Several years ago in anticipation of the drought, smallmouth yellowfish fry were stocked in my garden duck pond. The snowmelt, early rain and reports of yellowfish being seen and caught prompted me to clean out the pond and 22 yellowfish were returned to the Bell River. We hope to see them and their progeny flourishing!
Most recently, what has now become an annual event, a riparian member’s dinner was held at Walkerbouts Inn as a token gesture of thanks to all of the WTA supporter’s. It was attended by more than 20 folk who, by all accounts, had a great evening.
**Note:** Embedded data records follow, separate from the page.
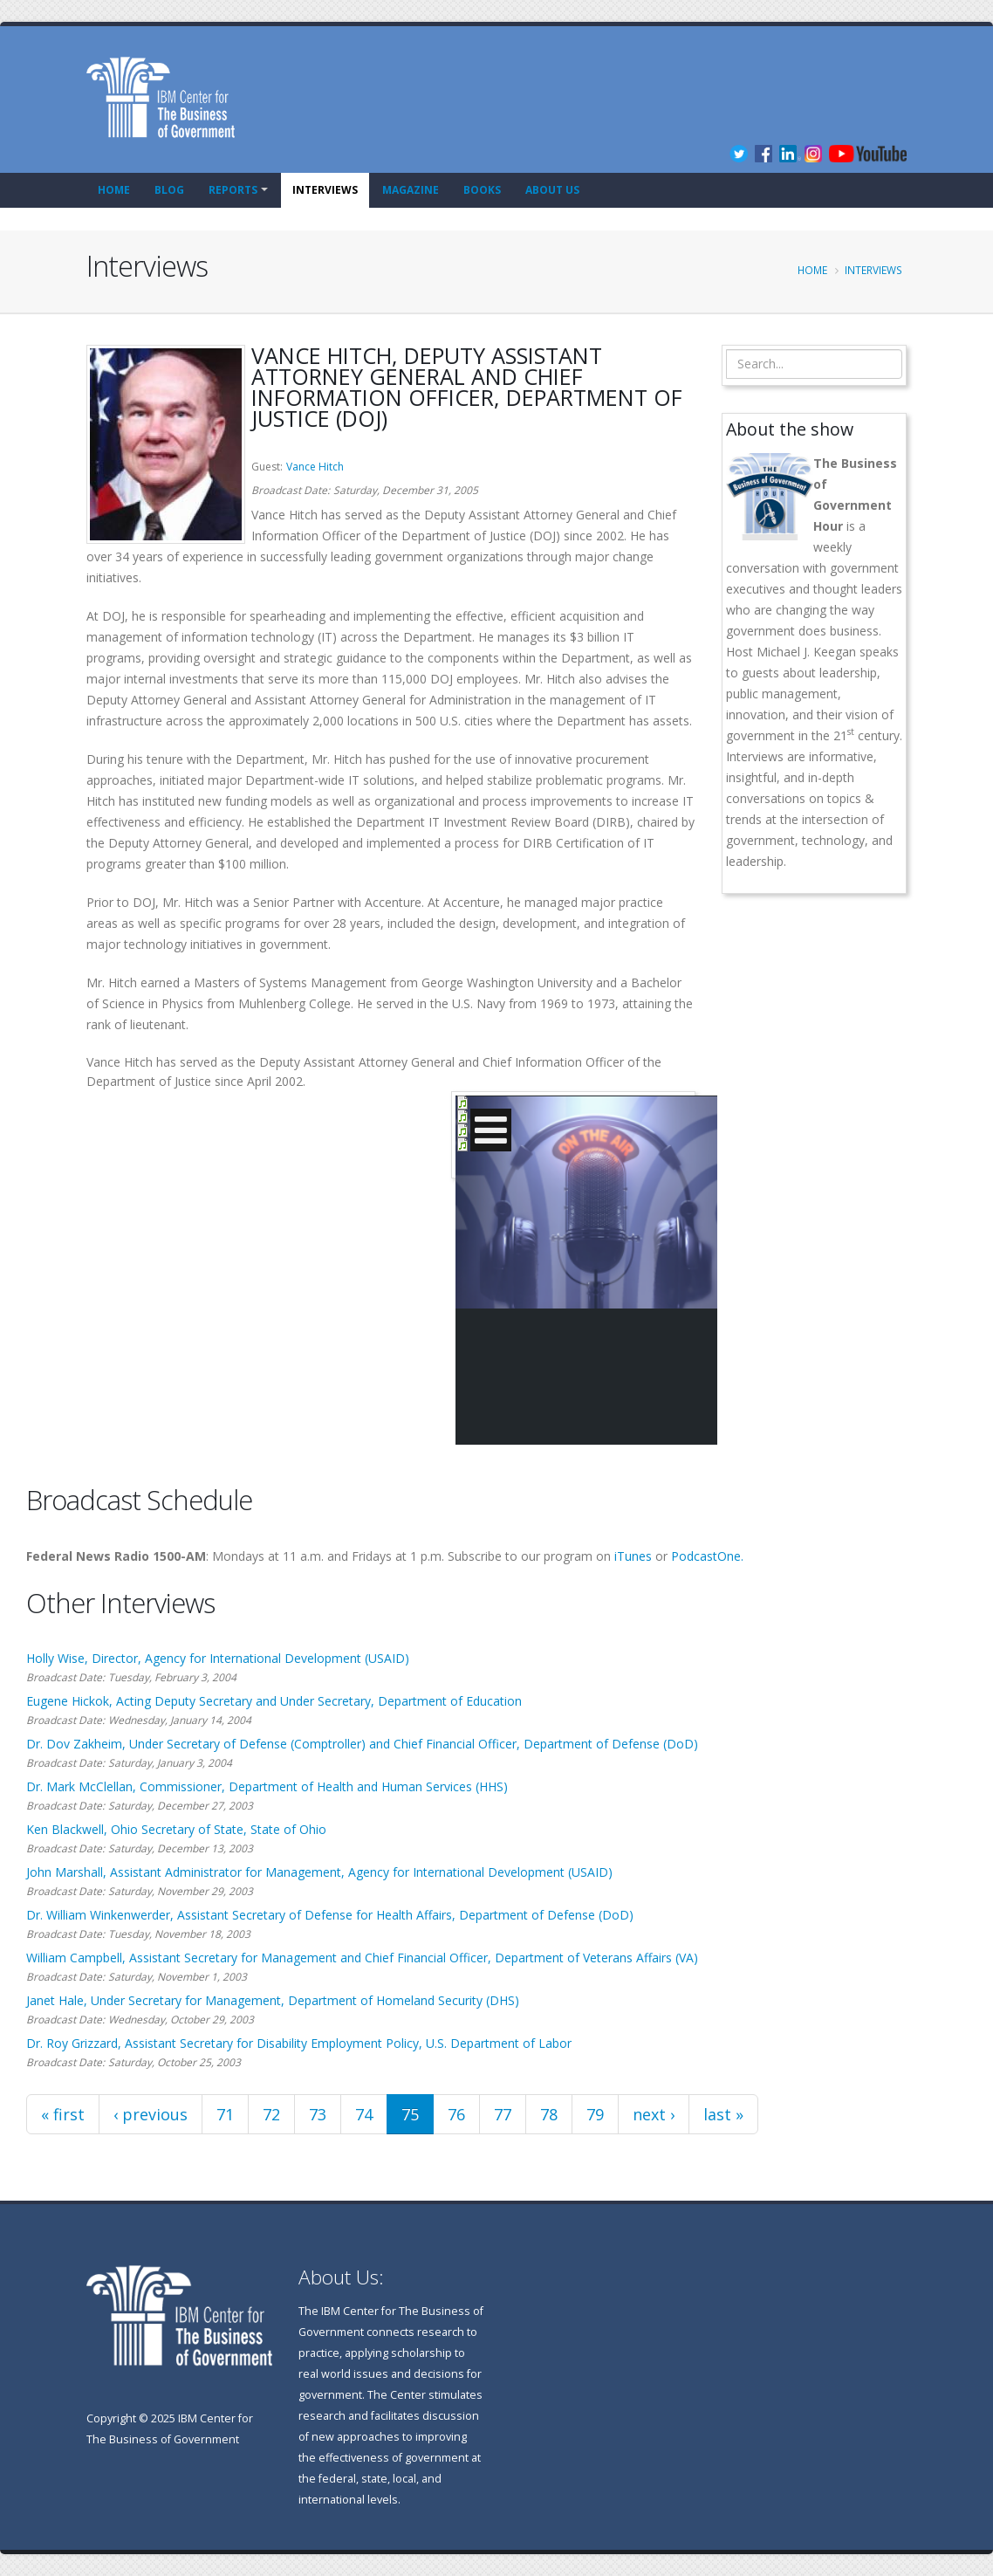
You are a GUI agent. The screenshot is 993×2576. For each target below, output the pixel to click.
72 (271, 2114)
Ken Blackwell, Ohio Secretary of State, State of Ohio (176, 1829)
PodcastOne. (707, 1556)
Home (114, 189)
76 (456, 2114)
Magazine (410, 189)
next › (654, 2114)
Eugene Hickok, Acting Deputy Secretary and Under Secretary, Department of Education (274, 1701)
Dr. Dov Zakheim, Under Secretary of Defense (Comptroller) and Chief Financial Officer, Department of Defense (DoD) (362, 1743)
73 (317, 2114)
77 (502, 2114)
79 (595, 2114)
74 (364, 2114)
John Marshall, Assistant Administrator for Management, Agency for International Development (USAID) (319, 1872)
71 (225, 2114)
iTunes (633, 1556)
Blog (169, 189)
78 (549, 2114)
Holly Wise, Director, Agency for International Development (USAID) (217, 1658)
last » (723, 2114)
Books (482, 189)
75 (410, 2114)
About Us (552, 189)
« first (63, 2114)
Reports (233, 189)
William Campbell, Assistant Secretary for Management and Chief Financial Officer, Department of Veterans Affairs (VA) (362, 1957)
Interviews (325, 189)
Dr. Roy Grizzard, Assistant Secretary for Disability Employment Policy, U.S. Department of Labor (299, 2043)
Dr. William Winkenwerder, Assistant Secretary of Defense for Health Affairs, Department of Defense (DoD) (329, 1914)
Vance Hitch (315, 466)
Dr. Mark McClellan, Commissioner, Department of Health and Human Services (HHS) (267, 1786)
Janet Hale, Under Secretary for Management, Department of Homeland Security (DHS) (272, 2000)
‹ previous (150, 2114)
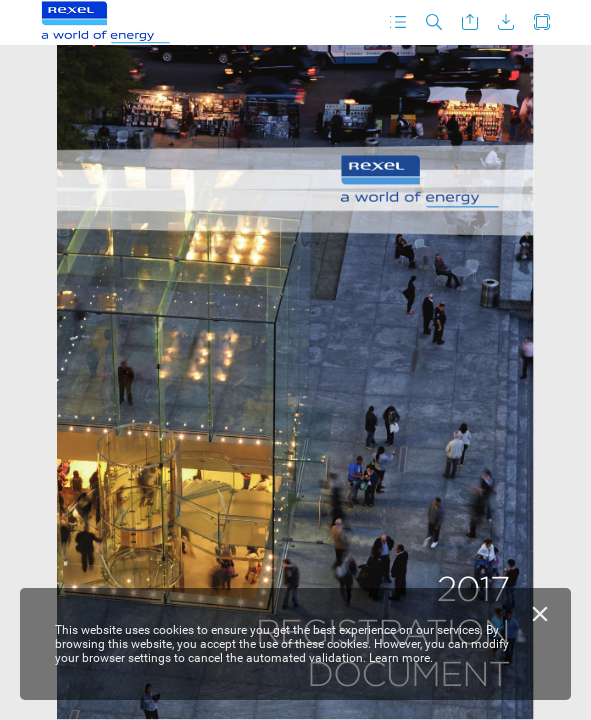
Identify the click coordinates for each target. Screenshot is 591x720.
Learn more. (401, 658)
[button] (398, 22)
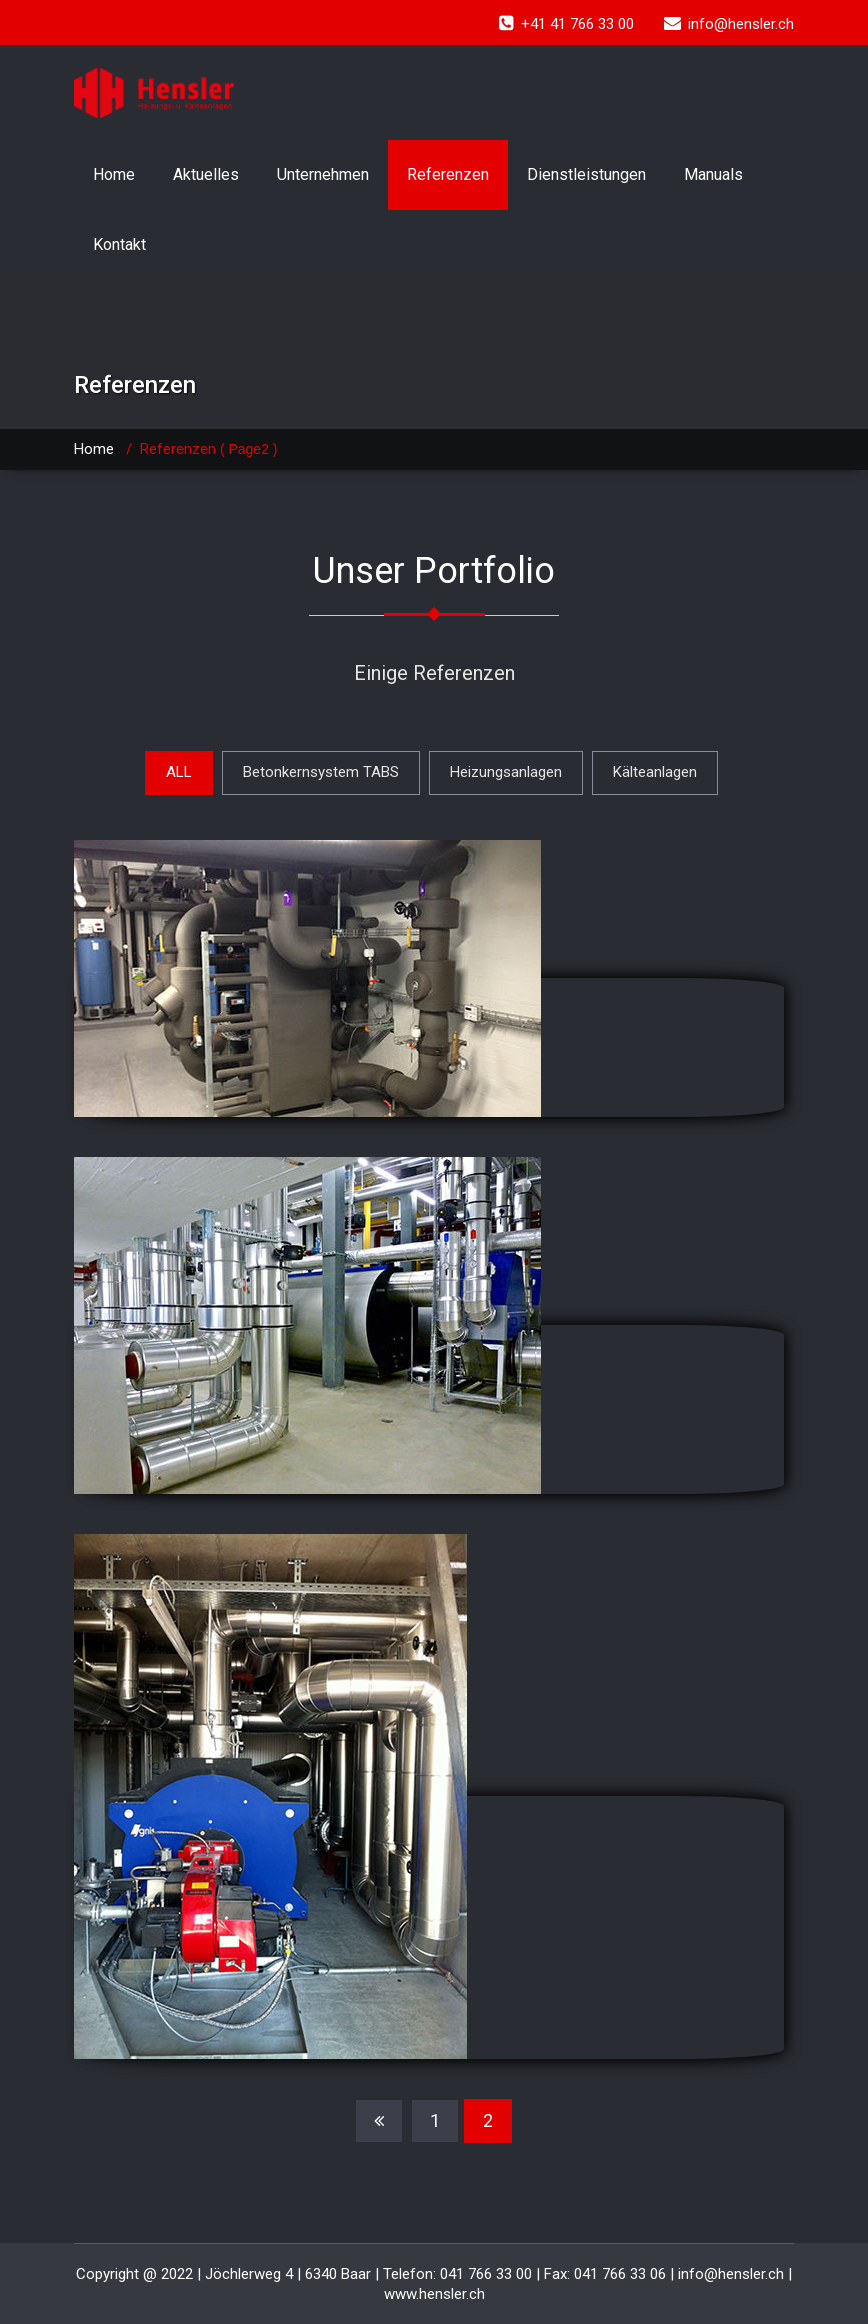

As to the future, a get together with the Barkly East Angling Society (BEAS) committee members will be held at Walkerbouts on the 27th November 2016. The purpose of the meeting is to complete a process that was started in 1991 when the WTA was established. Intransigence of ex-committee members delayed the process for a quarter of a century, strange but true! The order of the day is to discuss the various aspects of the fishery, especially the marketing of the resource, jurisdiction regarding a few waters and other areas of common interest.
As far as marketing is concerned, I have accordingly offered the BEAS a chapter of their own in which they can list their waters, contact details etc. to be included in the WTA guidebook. This publication is reviewed and published annually in time for the Epson Wild Trout Festival in March of each year. In fact, it has grown from being 1/3 of an A4 flyer into a tome of more than 170 pages!
I have made similar offers to two other water administering entities in the area and hope that they will co-operate. The fundamental issue in this regard is that the days of “elke brommer op sy eie drol” are long gone. Our duty as purveyors of angling is to facilitate maximising visiting angler’s fly fishing experience as much we can by way of providing comprehensive information on as much of the fly fishing waters in the Eastern Cape Highlands as is possible in a single document, i.e. a “one-stop fly fishing shop” in a manner of speaking.
Our thanks to Brian Clark for his unenviably long innings with the East Cape chapter of FOSAF and our very best wishes to the incoming chairman, Martin von Holdt, who will be completing the circle, in a manner of speaking, by continuing a long-time family involvement with FOSAF and fly fishing in the Eastern Cape, the veritable birthplace of FOSAF.